Cada pessoa manifesta a neurodivergência de maneira singular. No entanto, há alguns comportamentos que podem servir como “sinais” para pais e responsáveis suspeitarem de algum transtorno na criança. Eles incluem:

  • Realizar movimentos repetitivos (balançar o corpo ou reproduzir barulhos);
  • Apresentar rigidez comportamental (resistência a mudanças na rotina);
  • Ter reações exacerbadas a estímulos sensoriais (luz, som ou toque);
  • Manter interesses restritos e hiperfoco (saber muito sobre um assunto específico e falar sobre ele por horas a fio).

Diagnóstico 

O diagnóstico de uma neurodivergência não pode ser feito por exames laboratoriais ou de imagem.

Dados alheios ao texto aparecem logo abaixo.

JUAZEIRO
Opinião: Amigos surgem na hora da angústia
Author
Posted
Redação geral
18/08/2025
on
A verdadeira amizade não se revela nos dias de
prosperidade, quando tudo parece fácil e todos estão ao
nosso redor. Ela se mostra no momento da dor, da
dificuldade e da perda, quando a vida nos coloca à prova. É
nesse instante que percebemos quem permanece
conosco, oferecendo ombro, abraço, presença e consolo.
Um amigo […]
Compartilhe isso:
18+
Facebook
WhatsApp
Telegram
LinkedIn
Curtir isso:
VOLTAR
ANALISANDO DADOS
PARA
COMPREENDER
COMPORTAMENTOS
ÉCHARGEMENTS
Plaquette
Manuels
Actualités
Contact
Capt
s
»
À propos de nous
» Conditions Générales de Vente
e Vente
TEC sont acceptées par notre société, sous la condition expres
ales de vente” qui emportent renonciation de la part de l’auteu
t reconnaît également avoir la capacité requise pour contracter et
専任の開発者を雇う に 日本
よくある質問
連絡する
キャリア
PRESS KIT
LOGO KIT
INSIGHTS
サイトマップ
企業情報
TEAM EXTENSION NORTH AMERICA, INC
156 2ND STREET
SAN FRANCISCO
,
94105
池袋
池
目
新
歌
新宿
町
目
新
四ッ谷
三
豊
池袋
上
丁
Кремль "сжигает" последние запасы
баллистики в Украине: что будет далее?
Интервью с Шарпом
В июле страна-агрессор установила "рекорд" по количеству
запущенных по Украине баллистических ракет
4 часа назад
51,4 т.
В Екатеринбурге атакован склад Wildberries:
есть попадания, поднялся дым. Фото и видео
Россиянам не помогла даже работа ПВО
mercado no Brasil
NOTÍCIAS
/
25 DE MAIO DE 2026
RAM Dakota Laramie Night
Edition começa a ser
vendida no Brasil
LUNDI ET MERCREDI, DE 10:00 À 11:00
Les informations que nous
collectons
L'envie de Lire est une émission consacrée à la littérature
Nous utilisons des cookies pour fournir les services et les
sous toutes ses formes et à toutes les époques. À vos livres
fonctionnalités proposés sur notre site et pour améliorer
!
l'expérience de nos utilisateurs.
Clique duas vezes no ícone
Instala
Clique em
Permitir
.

Trata-se de um processo clínico complexo e demorado, que exige escuta atenta, observação contínua e análise contextual. 

A avaliação passa por entrevistas com o paciente e seus familiares (anamnese) e observação do comportamento em situações diversas. Entre os profissionais aptos a conduzir esse processo estão psicólogos, psiquiatras, neurologistas e pediatras especializados no ramo da pediatria do desenvolvimento e comportamento.

Os números mostram uma tendência clara de crescimento nos diagnósticos das neurodiversidades. De acordo com os Centros para Controle e Prevenção de Doenças (CDC) dos Estados Unidos, uma em cada seis crianças foi diagnosticada com alguma deficiência de desenvolvimento entre 2009 e 2017.

Especificamente em relação ao TEA, o CDC indica que a prevalência era equivalente a um caso a cada 31 pessoas em 2022. Isso representa um salto na comparação com 2000, quando a proporção era de um diagnóstico para cada 150 indivíduos.

Mas isso não significa, necessariamente, um aumento real nos casos. Na verdade, é mais provável que esse crescimento no número de diagnósticos seja reflexo do maior conhecimento e sensibilidade dos profissionais de saúde em identificar essas condições nos pacientes, além do aumento da conscientização pública sobre esses transtornos, que levam mais pessoas a buscarem suporte médico.

Riscos dos “autodiagnósticos”

Com a popularização do tema na internet, viu-se aumentar um fenômeno de “autodiagnóstico”. Basicamente, as pessoas passaram a assistir a vídeos nas redes sociais sobre esses transtornos e identificar em si os “sintomas”, sem a devida avaliação clínica. 

Por mais que esses conteúdos sejam legítimos para ampliar a discussão sobre o assunto ou mesmo lançar luz sobre algumas suspeitas, é muito importante salientar que os “autodiagnósticos” não têm credibilidade médica, pois só é possível identificar a presença e o tipo de uma neurodivergência a partir de investigação profunda e detalhada, conduzida por um especialista.

Mais qualidade de vida

O tratamento da neurodivergência não busca “readequar” o padrão de funcionamento do cérebro, mas, sim, ajudá-lo a desenvolver habilidades que melhorem sua qualidade de vida. 

Esse objetivo pode ser atingido por meio de diferentes abordagens:

  • Terapia comportamental e ocupacional, para lidar com dificuldades práticas do cotidiano;
  • Psicoterapia, para trabalhar questões emocionais e sociais;
  • Fonoaudiologia, no caso de dificuldades de linguagem e comunicação;
  • Fisioterapia, quando há desafios motores;
  • Uso de medicação, em casos específicos como TDAH ou ansiedade.

Para crianças, quanto mais cedo o diagnóstico e início do tratamento, melhores os resultados. Há uma janela de desenvolvimento cerebral especialmente favorável na infância – e o acesso precoce à estimulação pode fazer uma enorme diferença.